By The ASSOCIATED PRESS and EAGLEHERALD

MADISON, Wis. — Wisconsin environmental officials say chemicals known as PFAS have contaminated creeks in Dane and Monroe counties as well as portions of the Mississippi, Wisconsin and Menominee rivers.

PFAS, or polyfluoroalkyl substances, are man-made chemicals used in a variety of non-stick products such as fire-fighting foam.

The Department of Natural Resources sampled the five water bodies this summer because they’re near known or suspected PFAS contamination sites such as military bases.

The department said Monday that the first round of test results show elevated levels of contamination in Starkweather Creek in Dane County and Silver and Suukjak Sep Creek in Monroe County.

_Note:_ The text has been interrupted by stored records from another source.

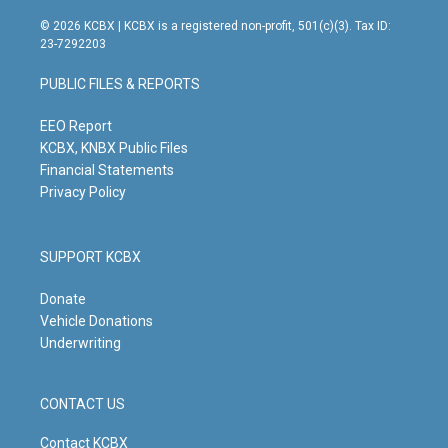
n
o
a
i
s
u
c
n
© 2026 KCBX | KCBX is a registered non-profit, 501(c)(3). Tax ID:
t
t
e
k
23-7292203
a
u
b
e
g
b
o
d
PUBLIC FILES & REPORTS
r
e
o
i
a
k
n
m
EEO Report
KCBX, KNBX Public Files
Financial Statements
Privacy Policy
SUPPORT KCBX
Donate
Vehicle Donations
Underwriting
CONTACT US
Contact KCBX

The department found lower levels of contamination in the Mississippi between Minneapolis and La Crosse, the Wisconsin River between Rhinelander and Nekoosa and the Menominee near Marinette.

After the DNR’s announced it had found PFAS contamination at these locations both State Rep. John Nygren, R-Marinette, and U.S. Sen. Tammy Baldwin, D-Wis., issued statements regarding PFAS and their responses to the issue.

“Silver Creek in Monroe County and Starkweather Creek in Dane County are over 100 miles apart, but they are linked by a common thread: Immediate proximity to airports where firefighting foams containing PFAS were used. The use and uncontained spread of these foams contaminated the environment near my hometown of Marinette and a growing list of locations across the state,” Nygren stated.

“Though laudable for their performance extinguishing flammable liquid fires, the PFAS chemicals in these foams persists indefinitely in the environment and can be harmful if consumed,” Nygren continued. “In response to this issue, I authorized bipartisan legislation to greatly curb the use of these foams with the goal of reducing the contamination they cause.”

Assembly Bill 323 would generally prohibit the use of Class B firefighting foams containing PFAS; however, the foam could still be used in emergency firefighting operations. The bill would also allow testing if proper containment, treatment, storage and disposal methods, as approved by the DNR, are taken.

Baldwin stated that action is needed in regards to PFAS.

“PFAS chemicals are a dangerous risk to public health and our environment, especially near Starkweather Creek in Madison and Silver Creek in Monroe County where the highest PFAS concentration levels were found,” her press release stated. “I met with residents and stakeholders affected by PFAS water contamination in Marinette earlier this month who are advocating for public and private action to address the dangerous contamination of their soil and water.

“Staff from both the CDC and EPA were invited to my meeting in Marinette, but both agencies declined to attend. Now more than ever, they need to step up and invest in research o how PFAS chemicals harm human health and establish meaningful standards to help protect Wisconsinite from PFAS exposure. We must address this public health crisis now.”

Baldwin said she has been working at the federal level to provide resources for testing for PFAS, establish enforceable standards for PFAS chemicals in drinking water across the country and to hold agencies accountable when they cause PFAS contamination.

“I’m going to continue my work to protect public health and ensure Wisconsin has clean drinking water,” she stated.